Weighting data points with fitted curve in Matlab

In summary: I'm not sure what the difference is, but it may be worth trying both methods and seeing which one gives you the best results.In summary, using weights in Matlab to normalize data can improve the accuracy of the fit, but it depends on the scale of the original standard errors.
  • #1
Steven Thomas
16
0
Hi all,

I'm currently in the middle of performing an experiment for the final project of my MSc, and I have a question about how I should go about weighting the data when fitting a curve to it using the MATLAB fitting tool.

Firstly, a bit of background about the problem.

I am seeing how low temperature plasmas can be used to dissociate CO2, Carbon Dioxide, into CO, Carbon Monoxide. In order to see how much CO there is after the plasma I use an FTIR and absorption spectroscopy to measure the area of part of the spectra. I am currently trying to rerun the CO calibration.

To do this, I pass known admixtures of Argon and CO, then measure the area. So I have ten values of CO percentage, 0.1% to 1.0 percent in 0.1% increments, and I have 10 corresponding areas, each having been calculated from the mean of 10 readings at each admixture, so I also have a corresponding standard deviation (σ) and standard error (SE) for each admixture.

Normally I would just fit a function with the admixture along the x-axis and the area on the y axis, weighting each point with either 1/σ2 or 1/SE2. However, as in my experiment I will be recording areas of CO curves and want a corresponding percentage out, it is better for me to fit the data the other way around, with percentage along the y-axis and area on the x axis.
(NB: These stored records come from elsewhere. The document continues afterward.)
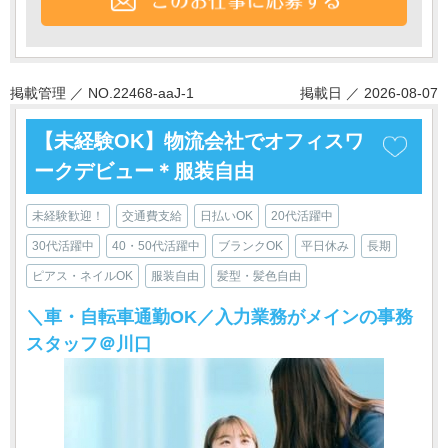
掲載管理 ／ NO.22468-aaJ-1
掲載日 ／ 2026-08-07
【未経験OK】物流会社でオフィスワ
ークデビュー＊服装自由
未経験歓迎！
交通費支給
日払いOK
20代活躍中
30代活躍中
40・50代活躍中
ブランクOK
平日休み
長期
ピアス・ネイルOK
服装自由
髪型・髪色自由
＼車・自転車通勤OK／入力業務がメインの事務
スタッフ＠川口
With the data this way round I am fitting the function f(x) = a*x2 + b*x.

Without specifying any weights to my data points, I get the fit below:
1.png

with error on the coefficients as: a ±10.8%, and b ±13.4%.
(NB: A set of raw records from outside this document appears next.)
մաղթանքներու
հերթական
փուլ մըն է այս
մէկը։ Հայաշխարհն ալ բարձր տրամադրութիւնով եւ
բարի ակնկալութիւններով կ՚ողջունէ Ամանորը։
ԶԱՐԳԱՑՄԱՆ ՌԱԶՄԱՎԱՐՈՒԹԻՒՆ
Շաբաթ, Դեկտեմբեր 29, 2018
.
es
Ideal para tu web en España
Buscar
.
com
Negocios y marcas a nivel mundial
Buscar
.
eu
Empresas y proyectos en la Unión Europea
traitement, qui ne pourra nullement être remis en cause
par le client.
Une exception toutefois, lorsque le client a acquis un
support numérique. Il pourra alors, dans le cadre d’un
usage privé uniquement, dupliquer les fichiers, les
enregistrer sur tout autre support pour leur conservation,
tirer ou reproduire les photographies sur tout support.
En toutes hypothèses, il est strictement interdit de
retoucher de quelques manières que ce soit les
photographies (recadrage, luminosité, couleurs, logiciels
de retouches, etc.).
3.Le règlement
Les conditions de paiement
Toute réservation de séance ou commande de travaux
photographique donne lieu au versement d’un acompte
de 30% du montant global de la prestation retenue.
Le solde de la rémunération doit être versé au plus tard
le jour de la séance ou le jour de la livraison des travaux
With 1/σ2 as the weights I get:
2.png

and with 1/SE2 I get:
3.png

both with error on the coefficients as a ±12.8%, and b ±16.5%. Interesting that the function it returns is the same, for the last two cases, with the same R-square and adjusted R-square values, but with different SSE and RMSE values. The SSE is a factor of 10 different and the RMSE is a factor of √10 different, which I assume is due to the 10 readings used for the means taken into account when using the standard error over the standard deviation. What I am a little puzzled about is why the fit is now worse when I've specified which data points it should more carefully plot to.

So finally I come to asking my question - why? Have I misinterpreted how to use the weighting function in matlab, and should I have lower numbers as the ones I want to fit more carefully to?

Or is it because I have flipped the axis round on my data, so if I was just to plot the data with error bars, they would now be horizontal rather than vertical?

I am suspecting the second to be true, as I have tried fitting the function using just σ2 and SE2, and I get the following respectively:
4.png

5.png

again, both with the same values of the coefficients with errors a ±9.4%, and b ±10.7%. So the errors are lower, the SSE and RMSE are lower, and the R-square values are closer to 1 too.

Which way should I be doing it? Or have I got this all wrong and shouldn't be using absolute standard errors to weight with, but instead should be using percentage standard errors?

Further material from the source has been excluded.